The goal: you want to give your headings ids so URL fragments can be used to link to sections.

The problem: your site has a top bar with position:fixed or position:sticky that covers the top of the fragment when you load the page with a fragment link.

The solution: kludgy Javascript workarounds.

Here is the function we want to use:

function scrollFix() {
    const section = document.getElementById(window.location.hash.slice(1));
    if (!section) return;
    const offset = section.offsetTop;
    const navbarHeight = document.querySelector('navbar-selector').offsetHeight;
    window.scrollTo(0, offset - navbarHeight);
}

For my own use case, offsetHeight, clientHeight and scrollHeight are all equivalent. I used offsetHeight because I think it's the most semantically correct for the task; scrollHeight would (theoretically if the top bar itself had a scrollbar) include content scrolled out of view in the top bar, and so would not be a measure of the visible height. clientHeight is more subtly wrong; it excludes the height of borders (which my navbar doesn't have).

The window should have event listeners bound to this for both load and hashchange since hashchange doesn't fire on load.

With this, you could trivially build in a table of contents with links that would survive a position:sticky top bar and function properly.

There are a couple of caveats with this fix, though. The hashchange event - as well as its sibling popstate (which is inferior here because it needs to be punted to the ended of the event loop with setTimeout(..., 0)) - doesn't fire on a hash navigation if the hash is the same.
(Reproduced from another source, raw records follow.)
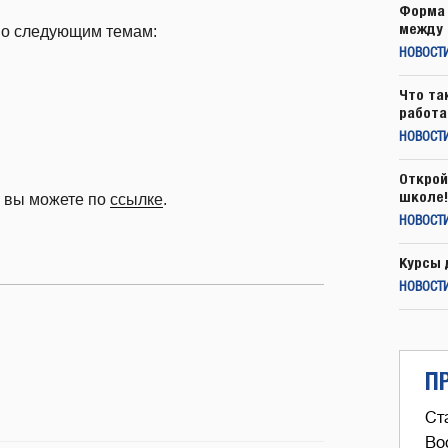
Форма 
между 
по следующим темам:
НОВОСТ
Что та
работа
НОВОСТИ
Открой
школе!
у вы можете по
ссылке
.
НОВОСТИ
Курсы 
НОВОСТИ
П
Ст
Во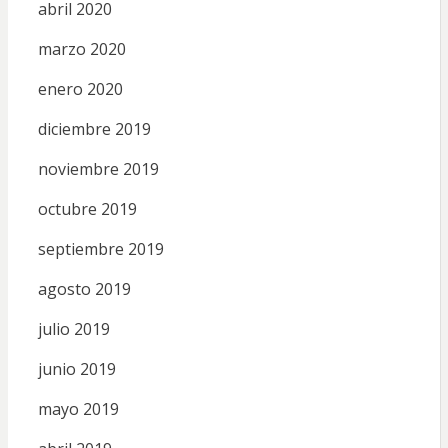
abril 2020
marzo 2020
enero 2020
diciembre 2019
noviembre 2019
octubre 2019
septiembre 2019
agosto 2019
julio 2019
junio 2019
mayo 2019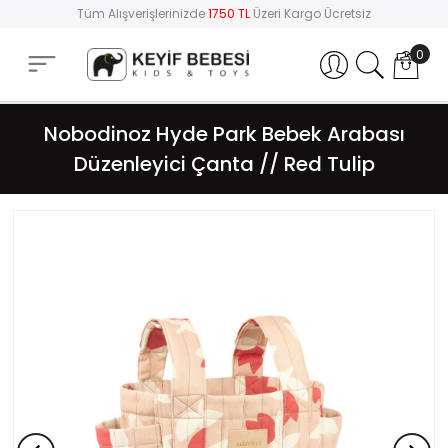
Tüm Alışverişlerinizde
1750 TL
Üzeri Kargo Ücretsiz
0
Hesabım
Nobodinoz Hyde Park Bebek Arabası
Düzenleyici Çanta // Red Tulip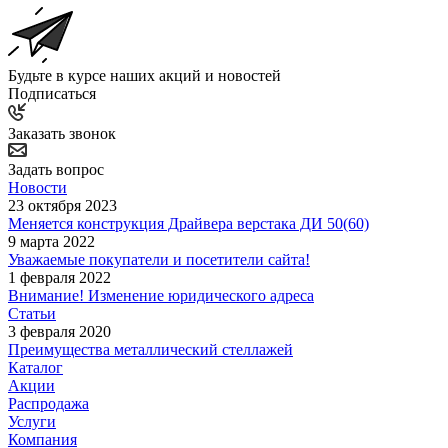
Будьте в курсе наших акций и новостей
Подписаться
Заказать звонок
Задать вопрос
Новости
23 октября 2023
Меняется конструкция Драйвера верстака ДИ 50(60)
9 марта 2022
Уважаемые покупатели и посетители сайта!
1 февраля 2022
Внимание! Изменение юридического адреса
Статьи
3 февраля 2020
Преимущества металлический стеллажей
Каталог
Акции
Распродажа
Услуги
Компания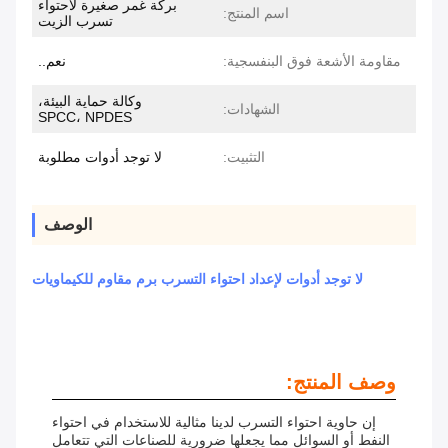
بركة غمر صغيرة لاحتواء
اسم المنتج:
تسرب الزيت
مقاومة الأشعة فوق البنفسجية:
نعم..
وكالة حماية البيئة،
الشهادات:
SPCC، NPDES
التثبيت:
لا توجد أدوات مطلوبة
الوصف
لا توجد أدوات لإعداد احتواء التسرب برم مقاوم للكيماويات
وصف المنتج:
إن حاوية احتواء التسرب لدينا مثالية للاستخدام في احتواء
النفط أو السوائل مما يجعلها ضرورية للصناعات التي تتعامل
If your heading links are the Google-style ones that just copy the link to your clipboard, that's okay, but if they're <a> elements that link to the section, that means the behavior doesn't work when a user clicks on the pilcrow of a section they were already navigated to (I'm thinking about switching mine to the other kind which is why I haven't looked into plugging this).

This also messes with scroll restoration when you reload - if you're navigated to a fragment and scroll away from it and then reload, it scrolls you back to the fragment. There might be a fix for that I don't know of. But hey, this is what we get for using klugdy Javascript workarounds. If only there was a canonical solution!